Problem:
Once the line containing "udk (705, 1345)" is located, output it and every line after it through the end of the records, exactly as written and nothing else.

BEGIN Task data

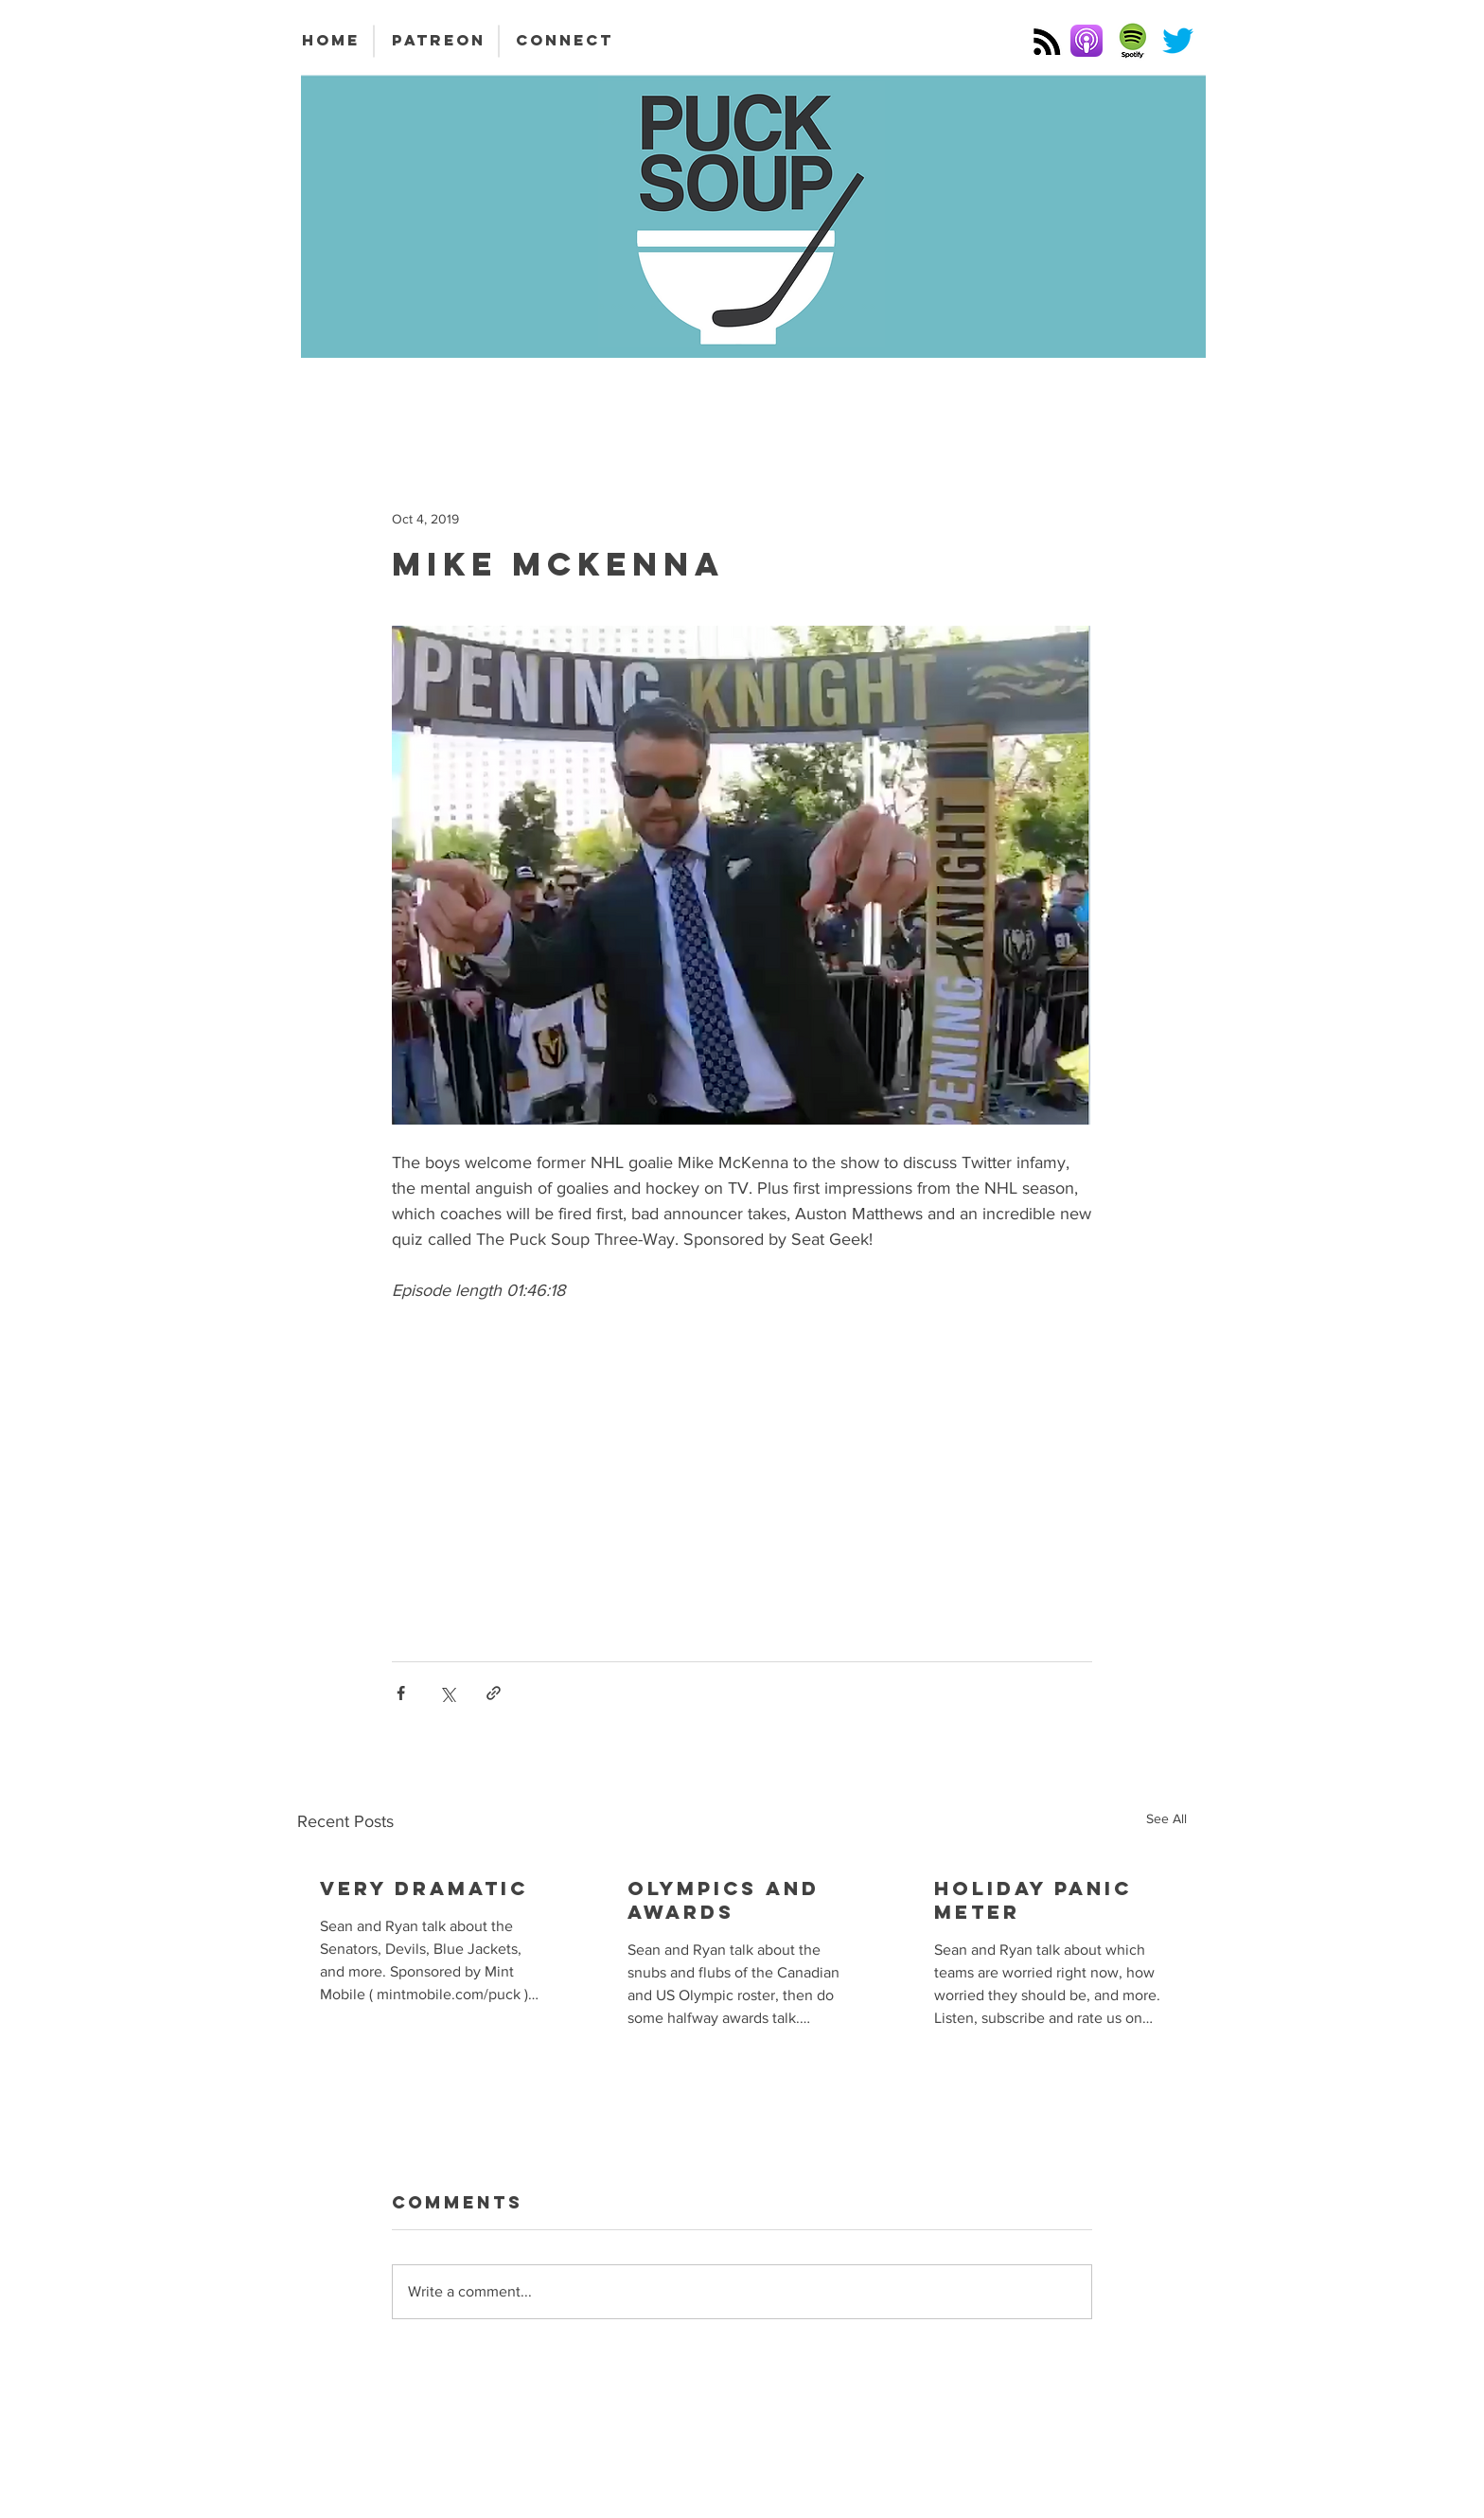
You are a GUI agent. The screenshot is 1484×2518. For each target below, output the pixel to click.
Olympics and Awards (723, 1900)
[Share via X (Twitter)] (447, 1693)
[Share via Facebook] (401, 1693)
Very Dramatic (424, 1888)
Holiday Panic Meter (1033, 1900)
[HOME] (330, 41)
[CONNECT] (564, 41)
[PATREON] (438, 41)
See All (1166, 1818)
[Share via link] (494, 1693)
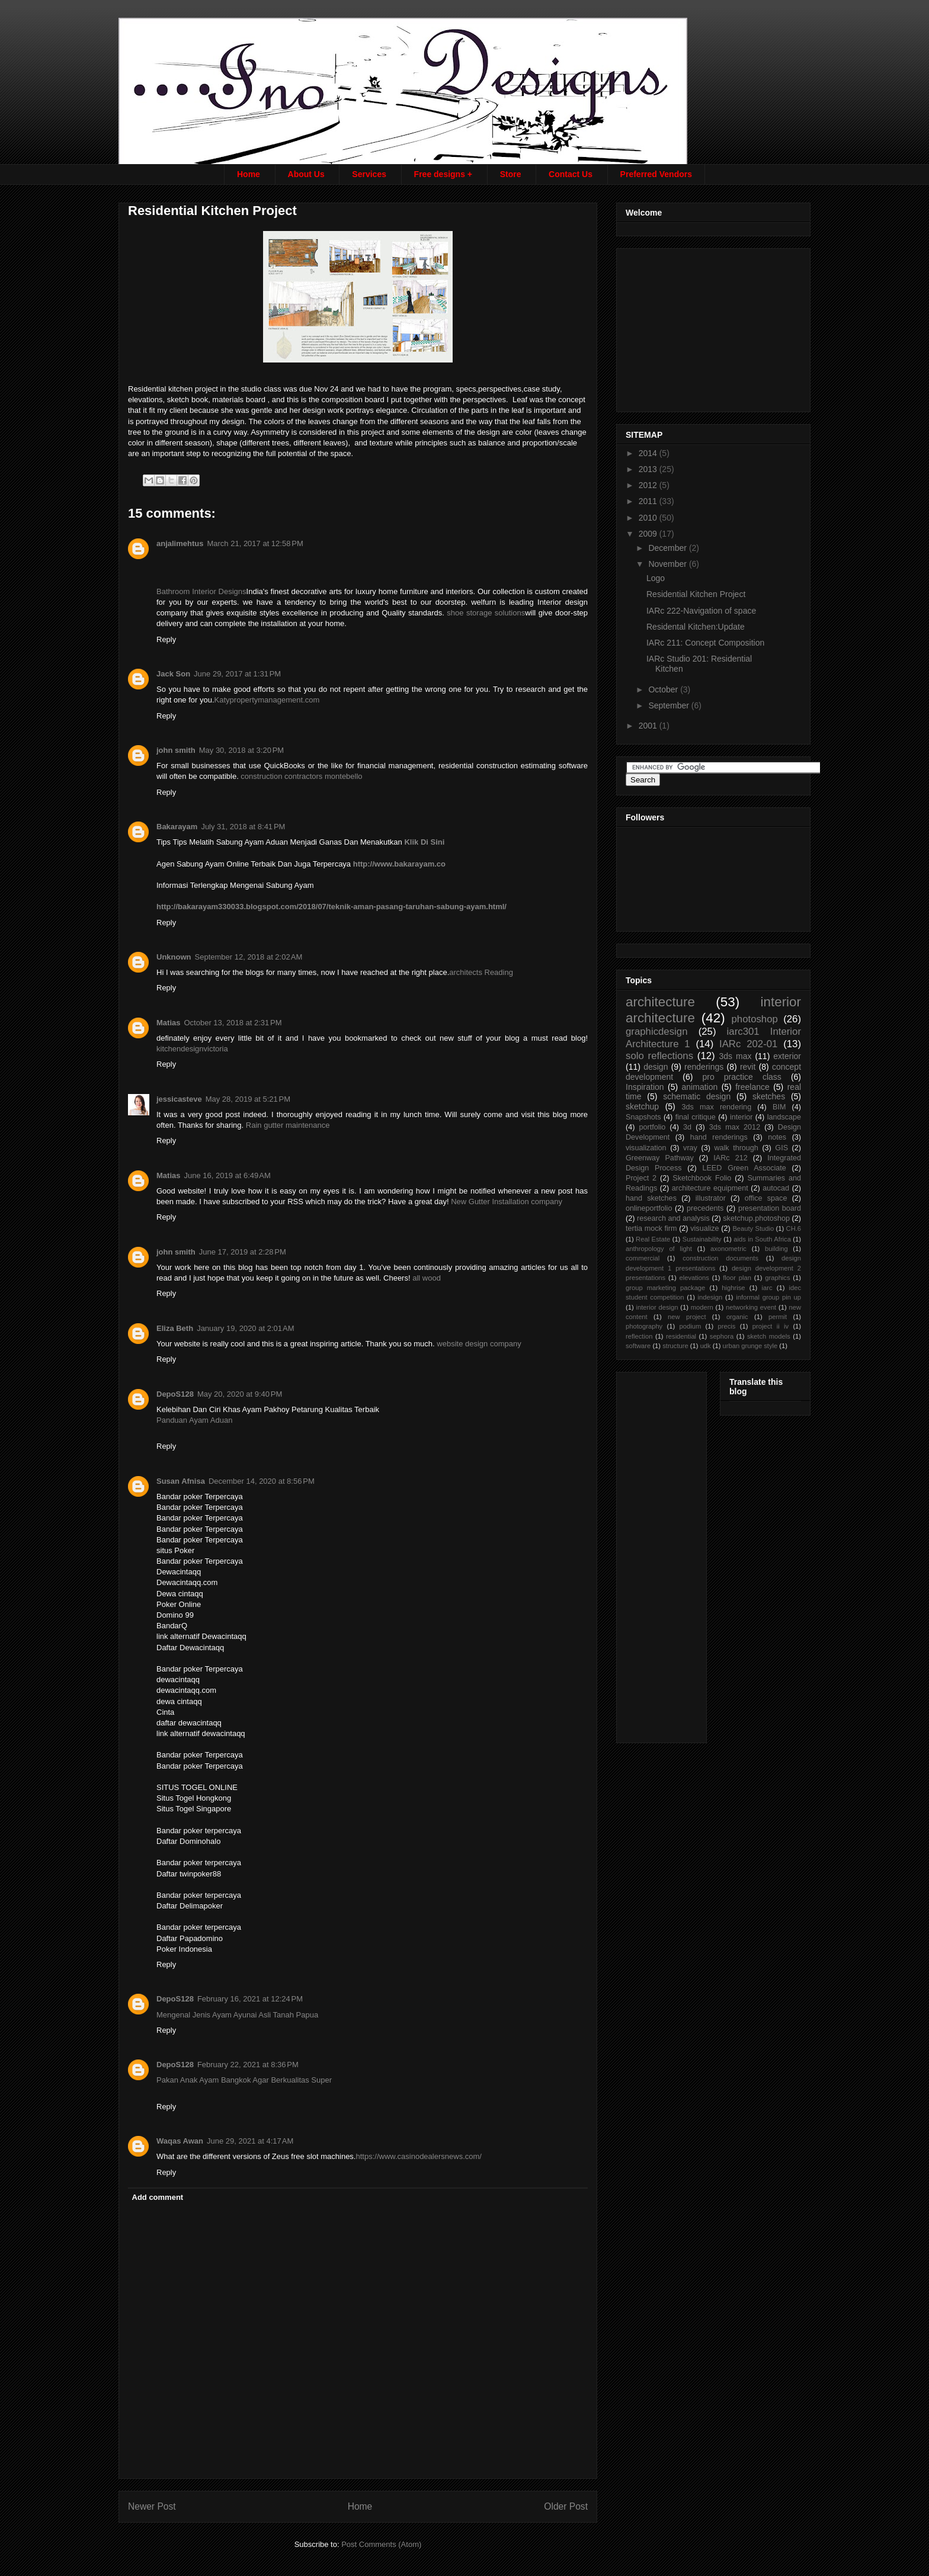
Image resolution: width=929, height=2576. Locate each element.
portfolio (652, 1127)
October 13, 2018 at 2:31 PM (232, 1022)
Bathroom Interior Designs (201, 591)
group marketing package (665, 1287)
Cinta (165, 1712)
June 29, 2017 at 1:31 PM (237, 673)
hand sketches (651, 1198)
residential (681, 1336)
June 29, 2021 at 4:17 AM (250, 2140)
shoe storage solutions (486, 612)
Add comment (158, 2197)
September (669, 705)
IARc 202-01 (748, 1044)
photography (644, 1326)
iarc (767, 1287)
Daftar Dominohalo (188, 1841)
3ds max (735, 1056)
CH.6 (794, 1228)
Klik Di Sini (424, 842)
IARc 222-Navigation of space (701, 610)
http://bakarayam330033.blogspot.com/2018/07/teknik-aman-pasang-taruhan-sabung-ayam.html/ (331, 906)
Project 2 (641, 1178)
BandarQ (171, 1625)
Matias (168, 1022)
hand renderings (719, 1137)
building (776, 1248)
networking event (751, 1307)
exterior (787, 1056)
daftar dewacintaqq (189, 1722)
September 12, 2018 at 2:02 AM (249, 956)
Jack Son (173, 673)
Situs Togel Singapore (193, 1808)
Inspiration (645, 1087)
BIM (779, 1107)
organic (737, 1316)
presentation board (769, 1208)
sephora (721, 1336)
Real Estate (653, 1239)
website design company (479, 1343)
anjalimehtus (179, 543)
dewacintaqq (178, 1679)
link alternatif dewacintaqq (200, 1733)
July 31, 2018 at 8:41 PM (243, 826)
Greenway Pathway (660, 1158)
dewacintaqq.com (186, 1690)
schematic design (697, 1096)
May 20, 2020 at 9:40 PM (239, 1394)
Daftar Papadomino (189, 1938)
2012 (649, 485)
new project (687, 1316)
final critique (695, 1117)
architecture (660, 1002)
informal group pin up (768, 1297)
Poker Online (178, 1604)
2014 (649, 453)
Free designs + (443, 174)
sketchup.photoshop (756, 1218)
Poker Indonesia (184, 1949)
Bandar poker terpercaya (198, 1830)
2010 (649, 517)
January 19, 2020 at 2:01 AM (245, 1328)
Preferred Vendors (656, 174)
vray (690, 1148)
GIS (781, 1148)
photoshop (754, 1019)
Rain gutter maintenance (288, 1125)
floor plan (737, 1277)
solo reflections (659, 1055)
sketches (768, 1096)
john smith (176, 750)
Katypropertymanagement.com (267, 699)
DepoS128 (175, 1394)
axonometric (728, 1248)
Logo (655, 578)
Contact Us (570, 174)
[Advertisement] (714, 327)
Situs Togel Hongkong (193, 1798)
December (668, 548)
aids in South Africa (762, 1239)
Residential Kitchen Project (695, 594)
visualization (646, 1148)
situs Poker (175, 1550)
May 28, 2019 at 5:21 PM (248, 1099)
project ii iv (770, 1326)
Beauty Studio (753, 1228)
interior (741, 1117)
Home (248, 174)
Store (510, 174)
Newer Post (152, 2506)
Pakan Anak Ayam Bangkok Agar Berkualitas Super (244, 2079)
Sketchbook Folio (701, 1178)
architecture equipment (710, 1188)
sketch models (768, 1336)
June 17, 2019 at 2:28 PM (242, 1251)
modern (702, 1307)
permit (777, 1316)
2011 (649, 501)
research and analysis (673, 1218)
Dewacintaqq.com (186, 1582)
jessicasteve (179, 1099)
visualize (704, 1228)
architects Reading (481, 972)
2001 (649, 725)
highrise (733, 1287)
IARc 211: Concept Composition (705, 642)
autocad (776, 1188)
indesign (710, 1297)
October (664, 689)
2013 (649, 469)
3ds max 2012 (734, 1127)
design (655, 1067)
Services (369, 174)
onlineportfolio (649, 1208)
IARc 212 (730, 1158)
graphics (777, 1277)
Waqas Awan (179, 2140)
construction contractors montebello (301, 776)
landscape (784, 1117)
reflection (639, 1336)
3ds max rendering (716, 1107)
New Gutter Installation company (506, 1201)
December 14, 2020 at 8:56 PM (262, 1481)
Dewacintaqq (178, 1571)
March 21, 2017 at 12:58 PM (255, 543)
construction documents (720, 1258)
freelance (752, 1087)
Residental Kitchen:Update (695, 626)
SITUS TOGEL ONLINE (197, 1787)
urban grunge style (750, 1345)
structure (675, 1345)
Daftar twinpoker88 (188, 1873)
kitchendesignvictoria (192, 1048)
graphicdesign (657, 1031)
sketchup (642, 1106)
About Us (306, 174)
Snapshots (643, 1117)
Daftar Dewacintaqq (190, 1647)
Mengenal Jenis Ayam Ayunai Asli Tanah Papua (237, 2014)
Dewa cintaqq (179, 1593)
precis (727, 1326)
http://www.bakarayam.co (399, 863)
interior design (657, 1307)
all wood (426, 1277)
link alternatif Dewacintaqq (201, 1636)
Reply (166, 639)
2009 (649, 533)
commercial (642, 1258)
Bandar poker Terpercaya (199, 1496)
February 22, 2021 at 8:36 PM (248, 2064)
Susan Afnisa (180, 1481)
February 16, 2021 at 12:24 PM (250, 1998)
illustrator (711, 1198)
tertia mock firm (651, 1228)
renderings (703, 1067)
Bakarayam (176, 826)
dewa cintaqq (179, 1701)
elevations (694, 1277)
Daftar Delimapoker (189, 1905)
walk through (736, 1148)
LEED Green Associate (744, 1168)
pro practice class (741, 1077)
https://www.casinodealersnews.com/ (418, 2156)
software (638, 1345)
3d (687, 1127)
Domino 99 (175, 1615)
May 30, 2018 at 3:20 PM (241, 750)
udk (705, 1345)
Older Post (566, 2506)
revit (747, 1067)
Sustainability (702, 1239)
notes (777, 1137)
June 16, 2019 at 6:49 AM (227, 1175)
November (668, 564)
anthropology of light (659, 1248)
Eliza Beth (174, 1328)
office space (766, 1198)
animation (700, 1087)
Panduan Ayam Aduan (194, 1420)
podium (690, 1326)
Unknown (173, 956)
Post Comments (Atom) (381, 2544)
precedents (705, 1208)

END Task data

Answer:
udk (705, 1345)
Older Post (566, 2506)
revit (747, 1067)
Sustainability (702, 1239)
notes (777, 1137)
June 16, 2019 at 6:49 AM (227, 1175)
November (668, 564)
anthropology of light (659, 1248)
Eliza Beth (174, 1328)
office space (766, 1198)
animation (700, 1087)
Panduan Ayam Aduan (194, 1420)
podium (690, 1326)
Unknown (173, 956)
Post Comments (Atom) (381, 2544)
precedents (705, 1208)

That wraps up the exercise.